Who should be on your team?
People with complementary skills should be on a team. You don’t want two marketing guys and zero web developers. It’s best to have a representative from each key function who is skilled at their craft. Here’s an example of a great mix:
- A graphic designer – good with editing photos, videos, creating marketing material, etc.
- A product developer – if creating software or a website, this person should be capable of creating an SEO optimized website and customize areas as necessary. If creating a physical product, this person should help design, prototype, and test products.
- A sales lead – responsible for finding new customers, distributing marketing materials, etc.
Chances are that the functions will overlap in some areas. The sales guy may be involved in video editing or filming. The web guy may have to use Canva and do some free, easy edits when the graphic designer is tied up. Be flexible, but always reach out for clarification from the subject matter expert when in doubt.
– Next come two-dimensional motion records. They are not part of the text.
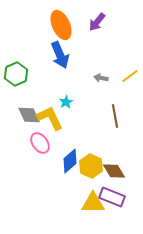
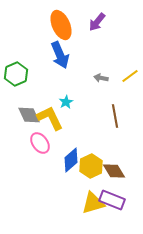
blue diamond: moved 1 px right, 1 px up
yellow hexagon: rotated 10 degrees clockwise
purple rectangle: moved 3 px down
yellow triangle: rotated 15 degrees counterclockwise
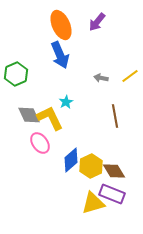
purple rectangle: moved 6 px up
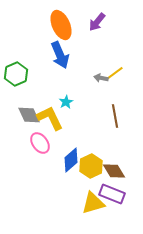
yellow line: moved 15 px left, 3 px up
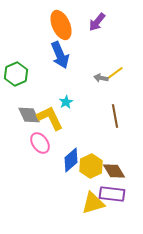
purple rectangle: rotated 15 degrees counterclockwise
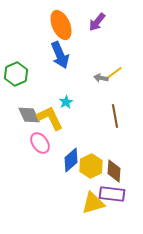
yellow line: moved 1 px left
brown diamond: rotated 35 degrees clockwise
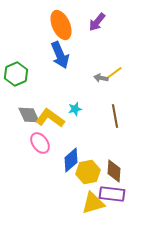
cyan star: moved 9 px right, 7 px down; rotated 16 degrees clockwise
yellow L-shape: rotated 28 degrees counterclockwise
yellow hexagon: moved 3 px left, 6 px down; rotated 15 degrees clockwise
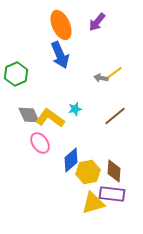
brown line: rotated 60 degrees clockwise
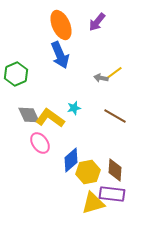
cyan star: moved 1 px left, 1 px up
brown line: rotated 70 degrees clockwise
brown diamond: moved 1 px right, 1 px up
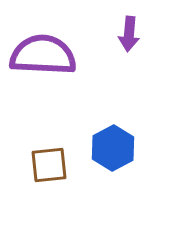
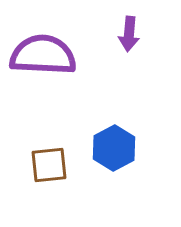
blue hexagon: moved 1 px right
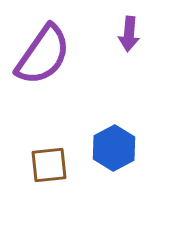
purple semicircle: rotated 122 degrees clockwise
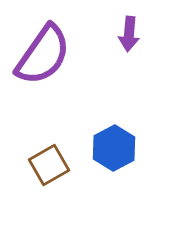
brown square: rotated 24 degrees counterclockwise
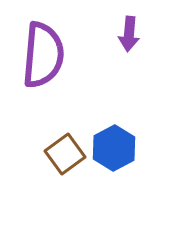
purple semicircle: rotated 30 degrees counterclockwise
brown square: moved 16 px right, 11 px up; rotated 6 degrees counterclockwise
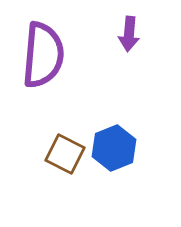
blue hexagon: rotated 6 degrees clockwise
brown square: rotated 27 degrees counterclockwise
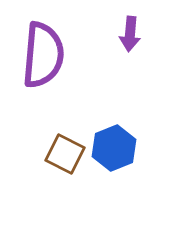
purple arrow: moved 1 px right
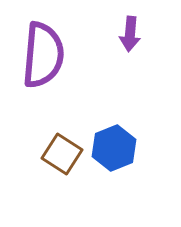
brown square: moved 3 px left; rotated 6 degrees clockwise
Make sure that members have experience in their areas. One cannot simply decide to be a graphic designer. He or she should have previous experience, have gone to school for it preferably, and have a proven track record and portfolio. Once you pool all this talent together, you’ll be able to achieve things quickly and effectively.
Before getting excited, assigning equity, and drafting up business papers, you should do one thing: work together. Try working together for a few weeks at minimum. Heck, even a few months. Gauge everyone’s work ethic. Are there slackers? Are there “talkers” that don’t get to the “doing” part? If so, really see if those individuals are necessary. If anyone does not add value or consistently lets the team down, avoid them like the plague. That’s some solid advice I wish I had myself on my first LLC, so I could have avoided some issues down the road.
A recent podcast I listened to, “How To Start A Startup” by Y Combinator, recommended having vested equity. You can either check out the podcast or feel free to see the recorded videos here on YouTube. Vested equity means that founders earn certain percentages over time. This way, they can be in it for the long haul. If a founder leaves early, they won’t take a huge chunk of the company with them.